Cc: Andrea Arcangeli <aarcange@redhat.com>
Cc: Andrew Cooper <andrew.cooper3@citrix.com>
Cc: Andrew Morton <akpm@linux-foundation.org>
Cc: Andy Lutomirski <luto@kernel.org>
Cc: Dave Hansen <dave.hansen@linux.intel.com>
Cc: David Hildenbrand <david@redhat.com>
Cc: Peter Xu <peterx@redhat.com>
Cc: Peter Zijlstra <peterz@infradead.org>
Cc: Thomas Gleixner <tglx@linutronix.de>
Cc: Will Deacon <will@kernel.org>
Cc: Yu Zhao <yuzhao@google.com>
Cc: Nick Piggin <npiggin@gmail.com>
---
include/linux/mm.h | 2 ++
mm/mprotect.c | 9 ++++++++-
mm/userfaultfd.c | 8 ++++++--
3 files changed, 16 insertions(+), 3 deletions(-)
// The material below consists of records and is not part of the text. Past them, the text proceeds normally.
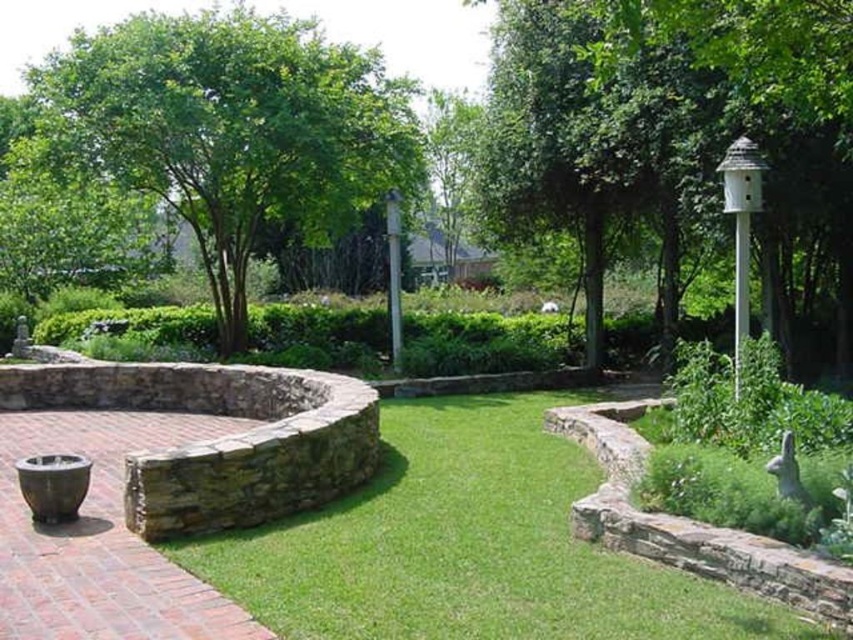 Between white wood birdhouse at upper right and green grass at center, which one appears on the left side from the viewer's perspective?

green grass at center

Which is in front, point (584, 154) or point (219, 554)?

Point (219, 554) is more forward.

Describe the element at coordinates (675, 132) in the screenshot. I see `white wood birdhouse at upper right` at that location.

Find the location of a particular element. white wood birdhouse at upper right is located at coordinates (675, 132).

Is point (633, 589) positioned after point (334, 426)?

No, (633, 589) is in front of (334, 426).

Where is `green grass at center`? The image size is (853, 640). green grass at center is located at coordinates (469, 545).

Does white wood birdhouse at upper right appear on the right side of green leafy tree at upper left?

Yes, white wood birdhouse at upper right is to the right of green leafy tree at upper left.

Is point (804, 154) farther from camera compared to point (166, 129)?

No.

Where is `white wood birdhouse at upper right`? white wood birdhouse at upper right is located at coordinates pos(675,132). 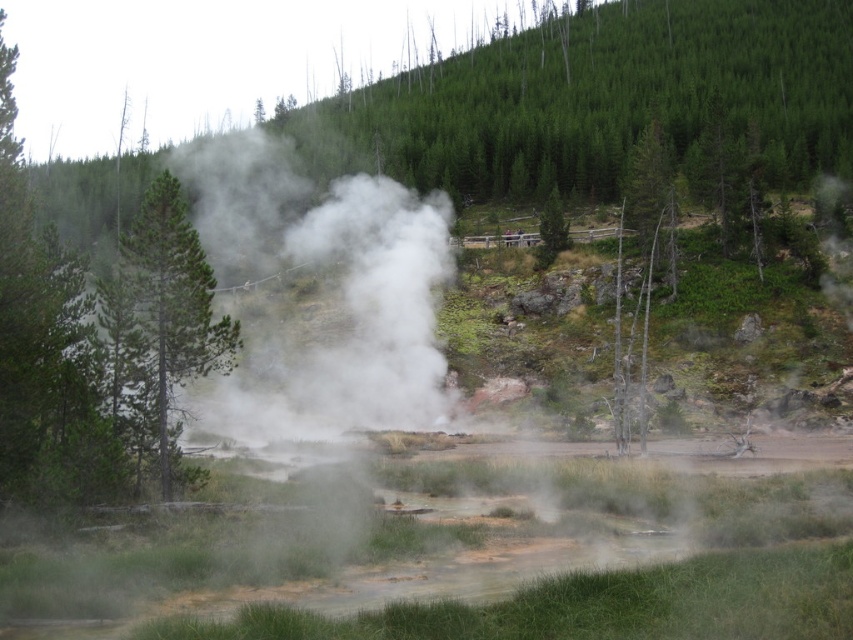 Question: In this image, where is green matte tree at center-left located relative to green matte tree at center?

Choices:
 (A) above
 (B) below

Answer: (B)

Question: Which of the following is the closest to the observer?

Choices:
 (A) green matte tree at center-left
 (B) green matte tree at center

Answer: (A)

Question: Can you confirm if green matte tree at center-left is positioned above green matte tree at center?

Choices:
 (A) yes
 (B) no

Answer: (B)

Question: Which point appears closest to the camera in this image?

Choices:
 (A) (137, 236)
 (B) (553, 243)

Answer: (A)

Question: Among these objects, which one is nearest to the camera?

Choices:
 (A) green matte tree at center-left
 (B) green matte tree at center

Answer: (A)

Question: Is green matte tree at center-left smaller than green matte tree at center?

Choices:
 (A) no
 (B) yes

Answer: (B) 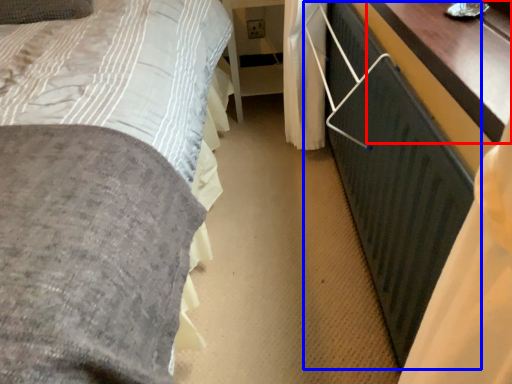 Question: Which point is closer to the camera, table (highlighted by a red box) or balustrade (highlighted by a blue box)?

Choices:
 (A) table
 (B) balustrade

Answer: (B) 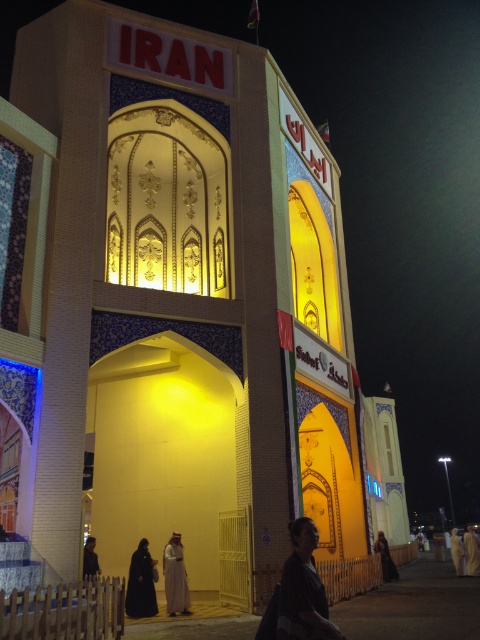 Question: Does dark fabric dress at lower right lie in front of dark fabric person at lower left?

Choices:
 (A) yes
 (B) no

Answer: (B)

Question: Is dark brown leather jacket at lower center further to the viewer compared to dark fabric dress at lower right?

Choices:
 (A) no
 (B) yes

Answer: (A)

Question: Which of the following is the closest to the observer?

Choices:
 (A) dark fabric dress at lower right
 (B) white fabric person at lower right
 (C) black matte dress at lower left

Answer: (C)

Question: Which object is closer to the camera taking this photo?

Choices:
 (A) dark brown leather jacket at lower center
 (B) dark fabric person at lower left
 (C) white clothed person at lower right

Answer: (A)

Question: Which point appears closest to the camera in this image?

Choices:
 (A) (381, 536)
 (B) (136, 598)
 (C) (474, 563)
 (D) (96, 556)

Answer: (B)

Question: Does dark brown leather jacket at lower center have a smaller size compared to white clothed person at lower right?

Choices:
 (A) no
 (B) yes

Answer: (B) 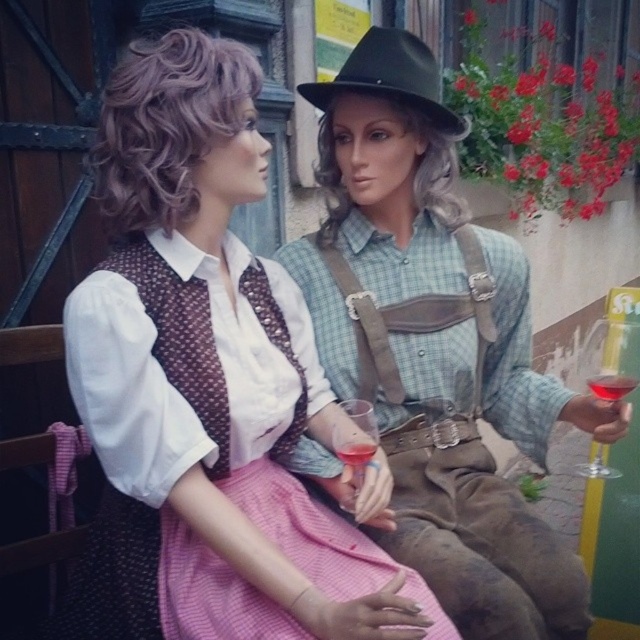 Is translucent glass wine at center further to the viewer compared to translucent glass wine at right?

No, translucent glass wine at center is closer to the viewer.

Can you confirm if translucent glass wine at center is thinner than translucent glass wine at right?

Yes, translucent glass wine at center is thinner than translucent glass wine at right.

Does point (349, 406) come behind point (604, 388)?

Yes.

Image resolution: width=640 pixels, height=640 pixels. In order to click on translucent glass wine at center in this screenshot , I will do `click(362, 416)`.

Is point (321, 180) more distant than point (371, 456)?

Yes.

Who is lower down, gray synthetic wig at center or translucent glass wine at center?

Positioned lower is translucent glass wine at center.

In order to click on gray synthetic wig at center in this screenshot , I will do tap(384, 164).

The width and height of the screenshot is (640, 640). Describe the element at coordinates (209, 387) in the screenshot. I see `matte white blouse at center` at that location.

Is matte white blouse at center to the right of translucent glass wine glass at right from the viewer's perspective?

Incorrect, matte white blouse at center is not on the right side of translucent glass wine glass at right.

Is point (284, 384) closer to viewer compared to point (595, 332)?

Yes, point (284, 384) is in front of point (595, 332).

The height and width of the screenshot is (640, 640). I want to click on matte white blouse at center, so click(209, 387). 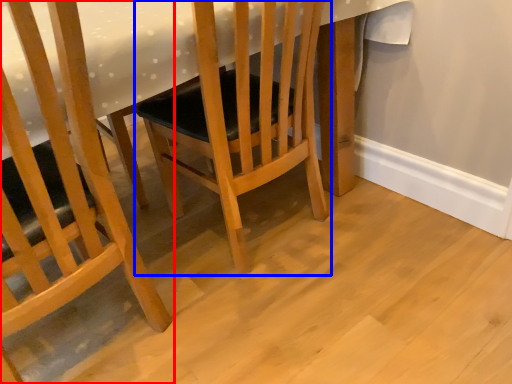 Question: Which object is further to the camera taking this photo, chair (highlighted by a red box) or chair (highlighted by a blue box)?

Choices:
 (A) chair
 (B) chair

Answer: (B) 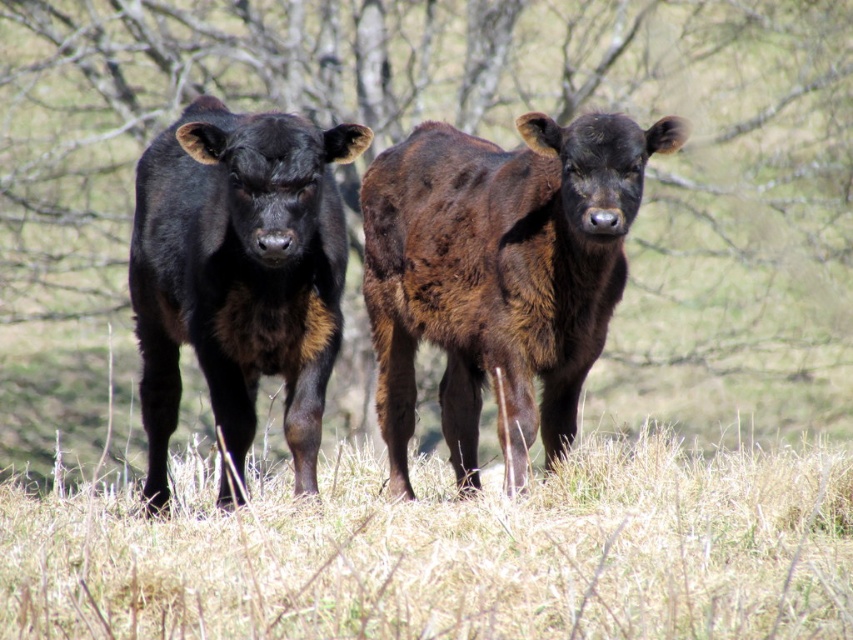 Question: Which point is closer to the camera?

Choices:
 (A) black glossy cow at center
 (B) dry grass at lower center

Answer: (B)

Question: Which of the following is the farthest from the observer?

Choices:
 (A) dry grass at lower center
 (B) black glossy cow at center
 (C) shiny brown calf at center

Answer: (C)

Question: Which object is farther from the camera taking this photo?

Choices:
 (A) black glossy cow at center
 (B) dry grass at lower center
 (C) shiny brown calf at center

Answer: (C)

Question: Can you confirm if shiny brown calf at center is bigger than black glossy cow at center?

Choices:
 (A) yes
 (B) no

Answer: (A)

Question: Does dry grass at lower center have a smaller size compared to shiny brown calf at center?

Choices:
 (A) yes
 (B) no

Answer: (A)

Question: Can you confirm if shiny brown calf at center is wider than black glossy cow at center?

Choices:
 (A) no
 (B) yes

Answer: (B) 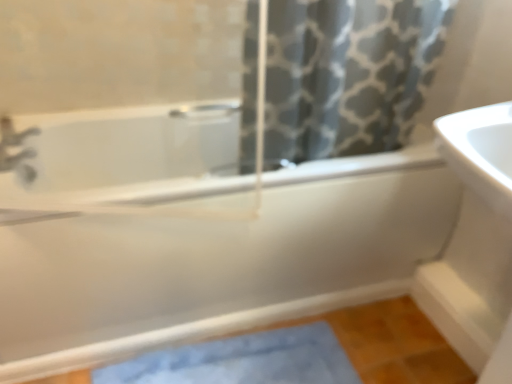 Question: Is blue fabric bath mat at lower center facing towards matte silver faucet at upper left?

Choices:
 (A) yes
 (B) no

Answer: (B)

Question: Is there a large distance between blue fabric bath mat at lower center and matte silver faucet at upper left?

Choices:
 (A) yes
 (B) no

Answer: (B)

Question: Is blue fabric bath mat at lower center taller than matte silver faucet at upper left?

Choices:
 (A) no
 (B) yes

Answer: (A)

Question: Is blue fabric bath mat at lower center thinner than matte silver faucet at upper left?

Choices:
 (A) yes
 (B) no

Answer: (B)

Question: Considering the relative sizes of blue fabric bath mat at lower center and matte silver faucet at upper left in the image provided, is blue fabric bath mat at lower center wider than matte silver faucet at upper left?

Choices:
 (A) yes
 (B) no

Answer: (A)

Question: Considering the positions of white glossy sink at right and gray printed fabric at upper center in the image, is white glossy sink at right bigger or smaller than gray printed fabric at upper center?

Choices:
 (A) big
 (B) small

Answer: (B)

Question: Is white glossy sink at right taller or shorter than gray printed fabric at upper center?

Choices:
 (A) tall
 (B) short

Answer: (B)

Question: Is point (459, 162) closer or farther from the camera than point (344, 11)?

Choices:
 (A) closer
 (B) farther

Answer: (A)

Question: From a real-world perspective, relative to gray printed fabric at upper center, is white glossy sink at right vertically above or below?

Choices:
 (A) above
 (B) below

Answer: (B)

Question: Is white glossy sink at right inside the boundaries of white glossy bathtub at center, or outside?

Choices:
 (A) outside
 (B) inside

Answer: (A)

Question: Is point (492, 294) positioned closer to the camera than point (174, 157)?

Choices:
 (A) closer
 (B) farther

Answer: (A)

Question: Is white glossy sink at right wider or thinner than white glossy bathtub at center?

Choices:
 (A) thin
 (B) wide

Answer: (A)

Question: In the image, is white glossy sink at right positioned in front of or behind white glossy bathtub at center?

Choices:
 (A) behind
 (B) front

Answer: (B)

Question: Looking at the image, does gray printed fabric at upper center seem bigger or smaller compared to matte silver faucet at upper left?

Choices:
 (A) big
 (B) small

Answer: (A)

Question: From the image's perspective, is gray printed fabric at upper center above or below matte silver faucet at upper left?

Choices:
 (A) below
 (B) above

Answer: (B) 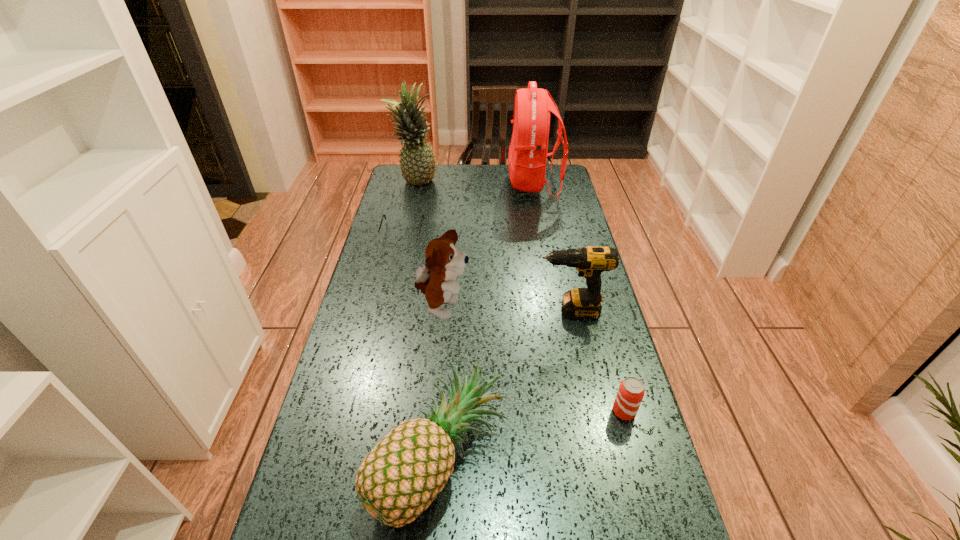 Locate an element on the screen. This screenshot has height=540, width=960. backpack is located at coordinates (527, 158).

Identify the location of the farther pineapple. [x=417, y=161].

Where is `puppy`? The width and height of the screenshot is (960, 540). puppy is located at coordinates (436, 279).

Where is `drill`? The width and height of the screenshot is (960, 540). drill is located at coordinates (582, 303).

This screenshot has width=960, height=540. What are the coordinates of `the sixth tallest object` in the screenshot? It's located at (631, 391).

I want to click on spectacles, so click(x=388, y=237).

Find the location of `the third farthest object`. the third farthest object is located at coordinates (388, 237).

Locate an element on the screen. This screenshot has width=960, height=540. vacant space situated on the main compartment of the backpack is located at coordinates (493, 185).

You are a GUI agent. You are given a task and a screenshot of the screen. Output one action in this format:
    pyautogui.click(x=<x>, y=<y>)
    Task: Click on the vacant region located on the main compartment of the backpack
    This screenshot has height=540, width=960.
    Given the screenshot: What is the action you would take?
    pyautogui.click(x=449, y=185)

Locate an element on the screen. This screenshot has width=960, height=540. vacant space located on the main compartment of the backpack is located at coordinates (454, 185).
diff --git a/include/linux/mm.h b/include/linux/mm.h
index 9cc02a7e503b..4afd75ce5875 100644
--- a/include/linux/mm.h
+++ b/include/linux/mm.h
@@ -1988,6 +1988,8 @@ extern unsigned long move_page_tables(struct vm_area_struct *vma,
/* Whether this change is for write protecting */
#define MM_CP_UFFD_WP (1UL << 2) /* do wp */
#define MM_CP_UFFD_WP_RESOLVE (1UL << 3) /* Resolve wp */
+/* Whether to try to mark entries as dirty as they are to be written */
+#define MM_CP_WILL_NEED (1UL << 4)
#define MM_CP_UFFD_WP_ALL (MM_CP_UFFD_WP | \
MM_CP_UFFD_WP_RESOLVE)
diff --git a/mm/mprotect.c b/mm/mprotect.c
index 996a97e213ad..34c2dfb68c42 100644
--- a/mm/mprotect.c
+++ b/mm/mprotect.c
@@ -82,6 +82,7 @@ static unsigned long change_pte_range(struct mmu_gather *tlb,
bool prot_numa = cp_flags & MM_CP_PROT_NUMA;
bool uffd_wp = cp_flags & MM_CP_UFFD_WP;
bool uffd_wp_resolve = cp_flags & MM_CP_UFFD_WP_RESOLVE;
+ bool will_need = cp_flags & MM_CP_WILL_NEED;
tlb_change_page_size(tlb, PAGE_SIZE);
@@ -172,6 +173,9 @@ static unsigned long change_pte_range(struct mmu_gather *tlb,
ptent = pte_clear_uffd_wp(ptent);
}
+ if (will_need)
+ ptent = pte_mkyoung(ptent);
+
/*
* In some writable, shared mappings, we might want
* to catch actual write access -- see
@@ -187,8 +191,11 @@ static unsigned long change_pte_range(struct mmu_gather *tlb,
*/
if ((cp_flags & MM_CP_TRY_CHANGE_WRITABLE) &&
!pte_write(ptent) &&
- can_change_pte_writable(vma, addr, ptent))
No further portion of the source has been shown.